CIBC and Scotiabank are now partner banks for the Defence, Security and Resilience Bank (DSRB), the financial institutions announced in separate statements Tuesday.
The new multilateral international bank, still in development, will provide financing for defence, security and infrastructure projects for NATO members and its allies. Once it’s established, governments will be able to access low-cost financing and procurement support while private funding is protected by a credit guarantee program.
RBC is already a partner bank, along with German financial institutions like Deutsche Bank and Commerzbank, U.S.-based J.P. Morgan, and others.
Current defence spending among NATO members and its allies faces two problems: a lack of financing tools on the demand side and a lack of industrial capacity on the supply side, according to the DSRB. The bank hopes low-interest loans to national governments will ease borrowing costs while private capital increases industrial capacity for weapons and infrastructure.
Traditionally, defence spending consisted of national budgets, international funds from allies and private capital.

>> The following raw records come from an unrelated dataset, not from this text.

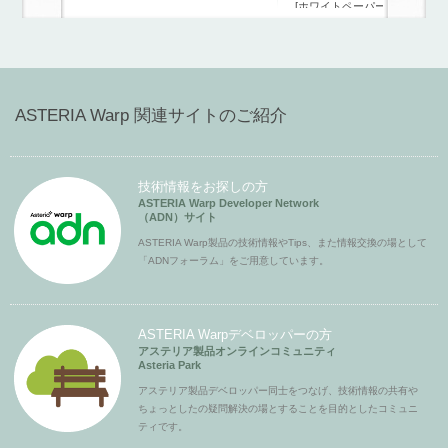
[ホワイトペーパー]
ASTERIA Warp 関連サイトのご紹介
技術情報をお探しの方
ASTERIA Warp Developer Network
（ADN）サイト
ASTERIA Warp製品の技術情報やTips、また情報交換の場として
「ADNフォーラム」をご用意しています。
ASTERIA Warpデベロッパーの方
アステリア製品オンラインコミュニティ
Asteria Park
アステリア製品デベロッパー同士をつなげ、技術情報の共有や
ちょっとしたの疑問解決の場とすることを目的としたコミュニ
ティです。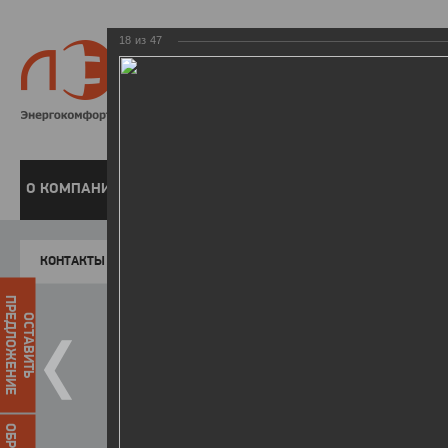
18
из
47
8 800 220-
Бесплатная справочн
О КОМПАНИИ
ЧАСТНЫМ КЛИЕНТАМ
ПРЕДПРИЯТИЯМ
У
КОНТАКТЫ
Главная
Пресс-центр
Фото
ФОТОГАЛЕР
ПРЕДЛОЖЕНИЕ
ОСТАВИТЬ
II летняя Спартакиада ЛЭСК
14.10.2015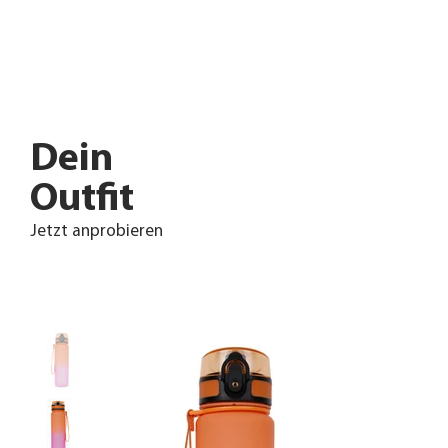
Dein
Outfit
Jetzt anprobieren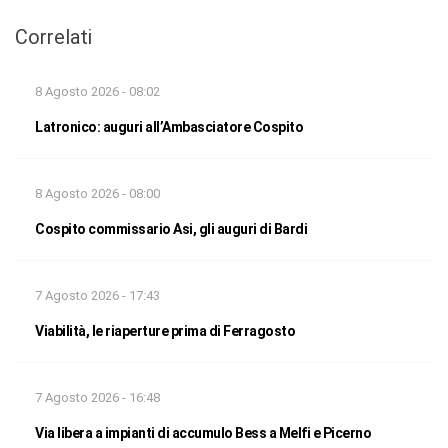
Correlati
8 Agosto 2026 - 08:02
Latronico: auguri all’Ambasciatore Cospito
8 Agosto 2026 - 08:00
Cospito commissario Asi, gli auguri di Bardi
7 Agosto 2026 - 17:43
Viabilità, le riaperture prima di Ferragosto
7 Agosto 2026 - 16:48
Via libera a impianti di accumulo Bess a Melfi e Picerno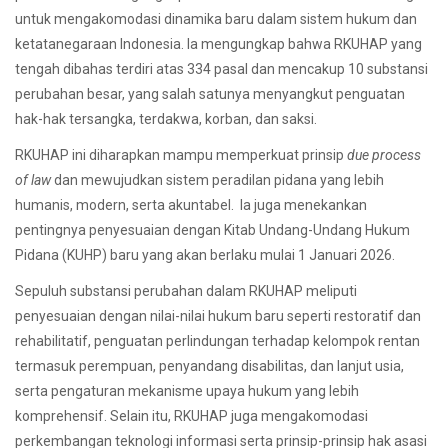
untuk mengakomodasi dinamika baru dalam sistem hukum dan
ketatanegaraan Indonesia. Ia mengungkap bahwa RKUHAP yang
tengah dibahas terdiri atas 334 pasal dan mencakup 10 substansi
perubahan besar, yang salah satunya menyangkut penguatan
hak-hak tersangka, terdakwa, korban, dan saksi.
RKUHAP ini diharapkan mampu memperkuat prinsip
due process
of law
dan mewujudkan sistem peradilan pidana yang lebih
humanis, modern, serta akuntabel. Ia juga menekankan
pentingnya penyesuaian dengan Kitab Undang-Undang Hukum
Pidana (KUHP) baru yang akan berlaku mulai 1 Januari 2026.
Sepuluh substansi perubahan dalam RKUHAP meliputi
penyesuaian dengan nilai-nilai hukum baru seperti restoratif dan
rehabilitatif, penguatan perlindungan terhadap kelompok rentan
termasuk perempuan, penyandang disabilitas, dan lanjut usia,
serta pengaturan mekanisme upaya hukum yang lebih
komprehensif. Selain itu, RKUHAP juga mengakomodasi
perkembangan teknologi informasi serta prinsip-prinsip hak asasi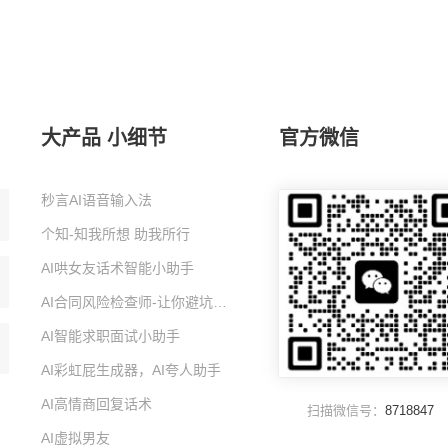
大产品 小细节
官方微信
秒言AI语音输入法
个知-知我所想 助我所行
AI哄女友话术智能小助手
AI合同风险检查师-让你避坑的智能小助手
AI智能求职面试小助手
AI彩虹屁生成器，AI夸人助手
AI高情商回复话术
扫描微信号：
8718847
AI虚拟男友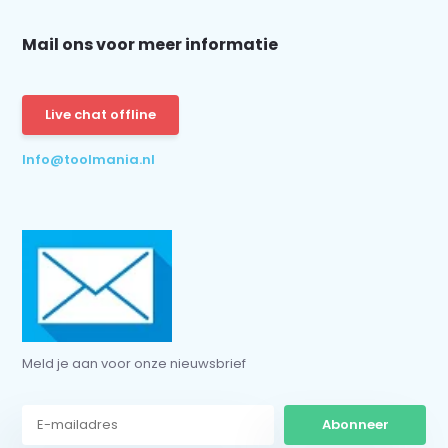
Mail ons voor meer informatie
Abonneer
* Lees hier de wettelijke beperkingen
Live chat offline
Info@toolmania.nl
Meld je aan voor onze nieuwsbrief
Abonneer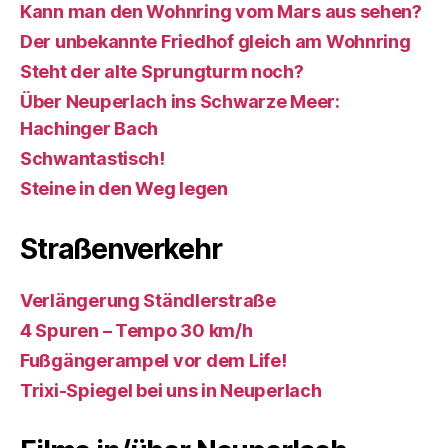
Kann man den Wohnring vom Mars aus sehen?
Der unbekannte Friedhof gleich am Wohnring
Steht der alte Sprungturm noch?
Über Neuperlach ins Schwarze Meer:
Hachinger Bach
Schwantastisch!
Steine in den Weg legen
Straßenverkehr
Verlängerung Ständlerstraße
4 Spuren – Tempo 30 km/h
Fußgängerampel vor dem Life!
Trixi-Spiegel bei uns in Neuperlach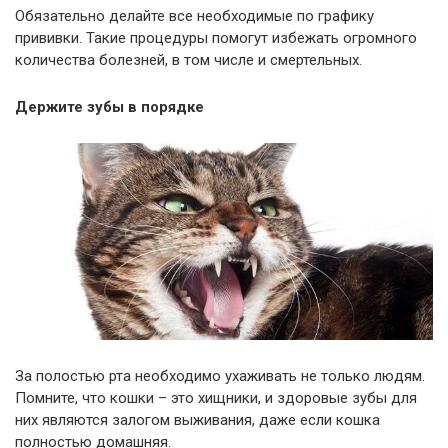
Обязательно делайте все необходимые по графику
прививки. Такие процедуры помогут избежать огромного
количества болезней, в том числе и смертельных.
Держите зубы в порядке
За полостью рта необходимо ухаживать не только людям.
Помните, что кошки – это хищники, и здоровые зубы для
них являются залогом выживания, даже если кошка
полностью домашняя.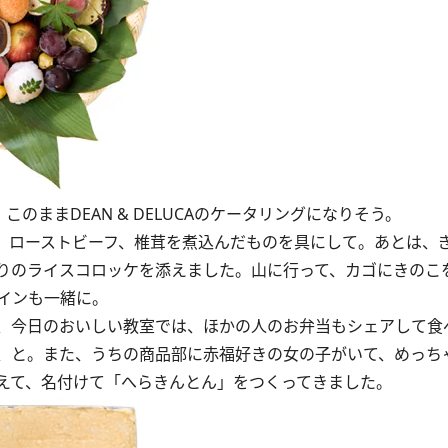
のままDEAN & DELUCAのケータリングになりそう。
、ローストビーフ、椎茸を煮込んだものを具にして。あとは、
りのライスコロッケを添えました。山に行って、カゴにきのこ
インも一緒に。
、今日のおいしい教室では、ほかの人のお弁当もシェアして食
、と。また、うちの商品部に赤福好きの女の子がいて、めっち
えて、名付けて「へらきんとん」をつくってきました。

The DSRB positions itself as a medium for public-private capital where the bank’s member nations become shareholders and bondholders, and private capital is backed by guarantees.
Last week, Canada joined discussions with more than 10 other countries on the DSRB. Isabelle Hudon, CEO of the Crown corporation Business Development Bank of Canada, will work with international partners to lead Canada’s contribution to the bank, federal finance minister François-Philippe Champagne said on X.
In December, the Ontario government launched a bid to make Toronto the DSRB’s home, which could bring 3,500 jobs to the city, it said in a release.
At the same time, Invest Ottawa led the National Capital Region’s bid to host the DSRB. “The city’s new defence innovation hub strategy will help position Ottawa to become a global defence hub,” Prime Minister Mark Carney said at the Ottawa mayor’s breakfast in December.